*What needs to be done*.
In the records below, find the line that contains "ctions of a" and the line that contains "bsection A of this section if", then retype exactly those two lines and every line between them.

*Information*.

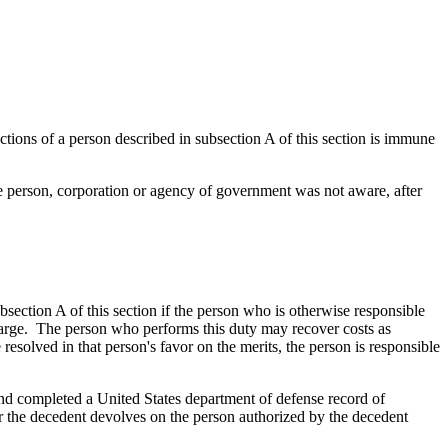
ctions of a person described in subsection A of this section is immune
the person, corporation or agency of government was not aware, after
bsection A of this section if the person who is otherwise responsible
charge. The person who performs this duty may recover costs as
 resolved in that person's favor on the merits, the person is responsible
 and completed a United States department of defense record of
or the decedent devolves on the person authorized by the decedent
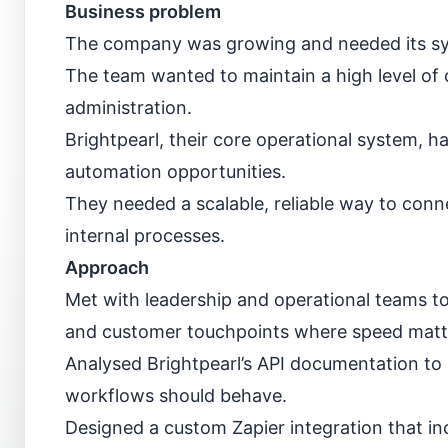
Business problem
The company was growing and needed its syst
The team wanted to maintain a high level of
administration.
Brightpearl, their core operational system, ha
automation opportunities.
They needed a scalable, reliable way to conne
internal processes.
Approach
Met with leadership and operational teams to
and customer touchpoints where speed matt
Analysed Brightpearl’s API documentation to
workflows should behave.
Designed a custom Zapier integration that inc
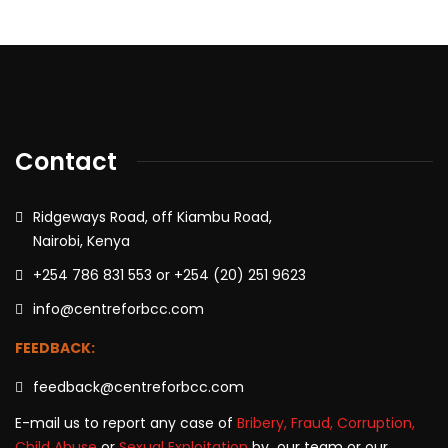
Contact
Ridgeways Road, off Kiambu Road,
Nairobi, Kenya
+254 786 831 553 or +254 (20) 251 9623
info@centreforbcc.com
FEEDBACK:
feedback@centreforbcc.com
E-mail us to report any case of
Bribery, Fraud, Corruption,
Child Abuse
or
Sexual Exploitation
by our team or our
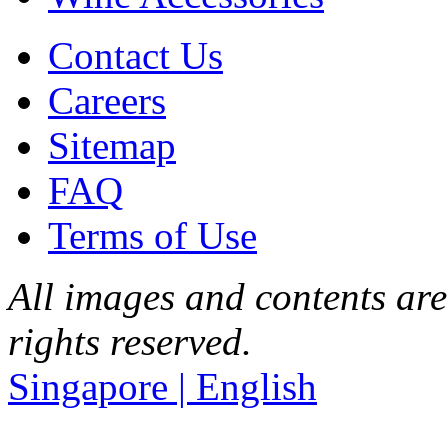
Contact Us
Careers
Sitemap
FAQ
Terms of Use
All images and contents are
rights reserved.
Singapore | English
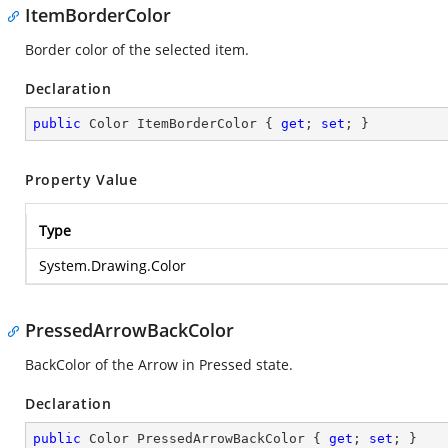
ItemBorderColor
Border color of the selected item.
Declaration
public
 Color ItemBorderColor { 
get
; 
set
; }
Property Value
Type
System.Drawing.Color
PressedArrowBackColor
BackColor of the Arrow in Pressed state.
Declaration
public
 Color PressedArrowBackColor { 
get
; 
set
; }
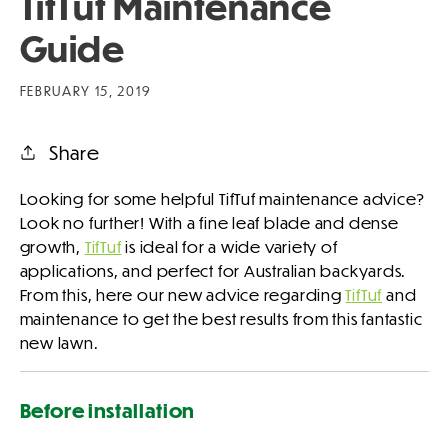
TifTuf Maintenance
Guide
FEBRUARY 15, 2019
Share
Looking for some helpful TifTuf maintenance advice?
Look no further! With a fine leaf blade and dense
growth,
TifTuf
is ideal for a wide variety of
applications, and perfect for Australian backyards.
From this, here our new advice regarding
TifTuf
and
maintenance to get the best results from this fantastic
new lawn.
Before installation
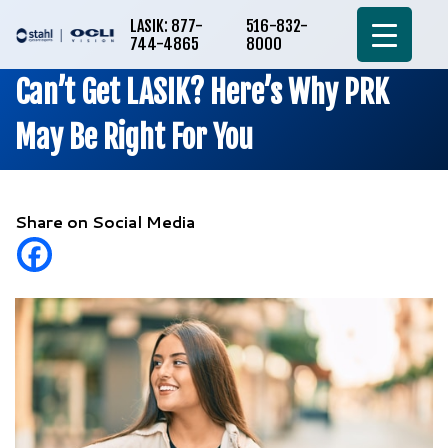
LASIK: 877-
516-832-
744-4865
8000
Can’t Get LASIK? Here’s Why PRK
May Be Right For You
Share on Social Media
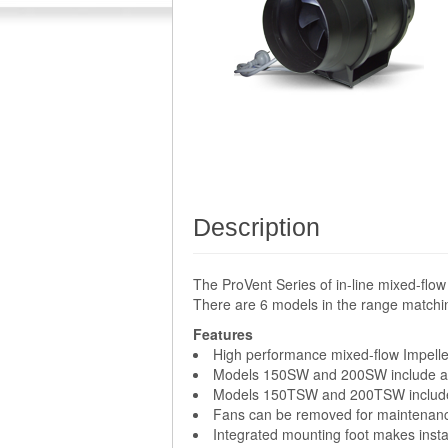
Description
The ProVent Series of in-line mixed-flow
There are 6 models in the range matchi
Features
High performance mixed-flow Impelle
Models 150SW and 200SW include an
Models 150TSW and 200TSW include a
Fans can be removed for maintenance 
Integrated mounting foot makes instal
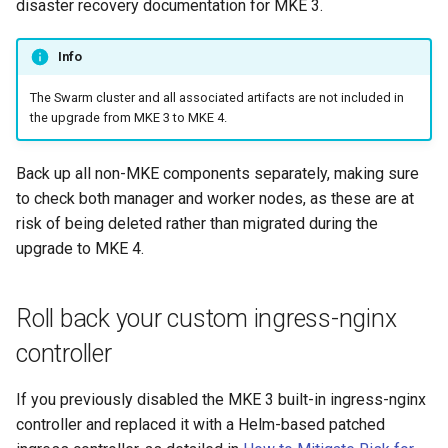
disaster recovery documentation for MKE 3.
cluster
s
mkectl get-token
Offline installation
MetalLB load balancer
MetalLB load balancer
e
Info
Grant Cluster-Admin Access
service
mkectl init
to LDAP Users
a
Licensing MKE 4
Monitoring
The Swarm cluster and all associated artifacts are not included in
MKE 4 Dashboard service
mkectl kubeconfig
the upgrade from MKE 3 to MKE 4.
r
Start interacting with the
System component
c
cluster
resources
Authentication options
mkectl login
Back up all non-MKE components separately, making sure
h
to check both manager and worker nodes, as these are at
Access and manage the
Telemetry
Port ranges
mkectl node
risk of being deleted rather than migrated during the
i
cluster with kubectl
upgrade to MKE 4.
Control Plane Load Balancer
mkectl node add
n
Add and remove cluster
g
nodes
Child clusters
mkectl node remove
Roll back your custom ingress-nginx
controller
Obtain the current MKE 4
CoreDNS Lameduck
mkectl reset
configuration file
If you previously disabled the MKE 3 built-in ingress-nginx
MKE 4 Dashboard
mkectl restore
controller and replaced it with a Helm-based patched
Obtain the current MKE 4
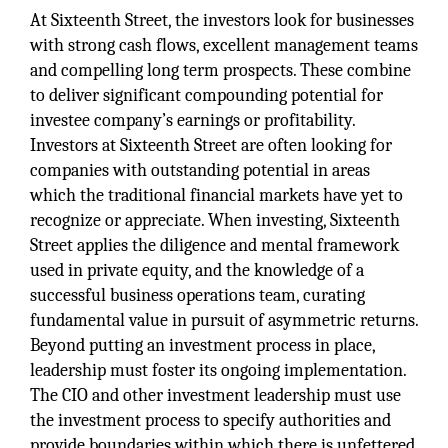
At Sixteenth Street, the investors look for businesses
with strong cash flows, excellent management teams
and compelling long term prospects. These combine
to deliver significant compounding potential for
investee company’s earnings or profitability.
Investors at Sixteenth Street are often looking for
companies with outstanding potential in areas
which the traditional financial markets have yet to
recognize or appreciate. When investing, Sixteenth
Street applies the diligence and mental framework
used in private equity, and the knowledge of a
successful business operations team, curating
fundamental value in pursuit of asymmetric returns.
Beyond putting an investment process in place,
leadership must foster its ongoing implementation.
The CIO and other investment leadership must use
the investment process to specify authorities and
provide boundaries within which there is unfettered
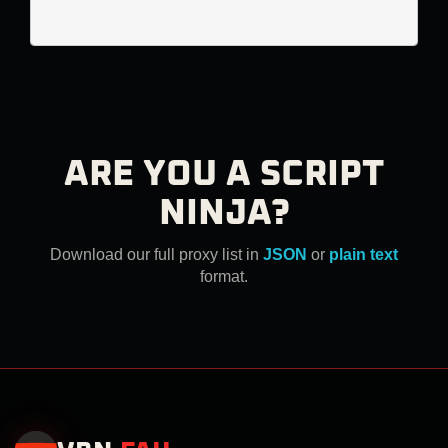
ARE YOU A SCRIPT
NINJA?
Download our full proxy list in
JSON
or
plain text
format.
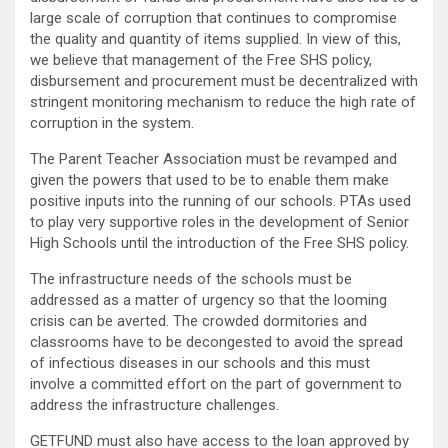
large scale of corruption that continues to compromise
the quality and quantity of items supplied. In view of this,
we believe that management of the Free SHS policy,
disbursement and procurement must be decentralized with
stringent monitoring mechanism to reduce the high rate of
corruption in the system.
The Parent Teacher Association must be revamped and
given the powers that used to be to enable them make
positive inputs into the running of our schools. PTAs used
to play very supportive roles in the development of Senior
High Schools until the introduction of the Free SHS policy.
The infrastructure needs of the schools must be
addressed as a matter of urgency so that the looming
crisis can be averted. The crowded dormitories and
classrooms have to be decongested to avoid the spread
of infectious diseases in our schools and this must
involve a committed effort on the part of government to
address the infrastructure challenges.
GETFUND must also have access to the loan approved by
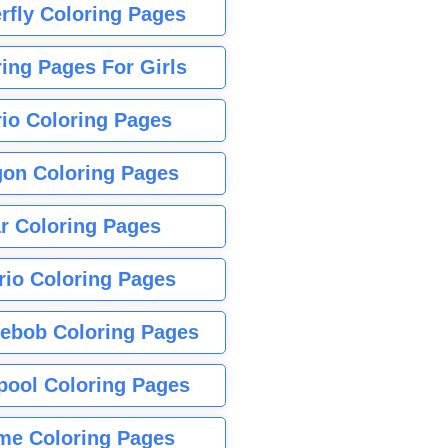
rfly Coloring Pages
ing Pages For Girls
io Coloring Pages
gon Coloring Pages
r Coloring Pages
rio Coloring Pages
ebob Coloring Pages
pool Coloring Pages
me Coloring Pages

---

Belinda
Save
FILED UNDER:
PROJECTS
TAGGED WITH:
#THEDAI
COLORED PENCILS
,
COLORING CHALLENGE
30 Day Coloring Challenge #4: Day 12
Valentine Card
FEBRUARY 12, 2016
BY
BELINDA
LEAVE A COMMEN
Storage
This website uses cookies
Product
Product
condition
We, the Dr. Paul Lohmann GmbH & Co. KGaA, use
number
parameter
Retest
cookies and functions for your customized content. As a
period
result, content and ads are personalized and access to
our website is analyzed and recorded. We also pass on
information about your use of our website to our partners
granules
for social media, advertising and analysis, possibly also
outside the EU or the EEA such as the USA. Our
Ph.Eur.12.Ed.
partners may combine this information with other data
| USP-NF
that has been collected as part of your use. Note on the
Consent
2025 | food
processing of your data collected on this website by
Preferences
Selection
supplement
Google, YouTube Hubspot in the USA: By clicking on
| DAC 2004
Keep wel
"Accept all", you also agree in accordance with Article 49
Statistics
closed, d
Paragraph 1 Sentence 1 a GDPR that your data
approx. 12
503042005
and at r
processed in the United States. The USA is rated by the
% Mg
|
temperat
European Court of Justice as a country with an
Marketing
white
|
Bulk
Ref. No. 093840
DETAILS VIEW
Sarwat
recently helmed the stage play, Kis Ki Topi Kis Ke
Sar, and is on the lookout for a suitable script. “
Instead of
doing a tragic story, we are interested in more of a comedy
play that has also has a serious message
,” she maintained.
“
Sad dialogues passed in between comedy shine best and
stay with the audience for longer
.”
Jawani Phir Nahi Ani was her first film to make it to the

*Answer to this exercise*.
ctions of a person described in subsection A of this section is immune
the person, corporation or agency of government was not aware, after
bsection A of this section if the person who is otherwise responsible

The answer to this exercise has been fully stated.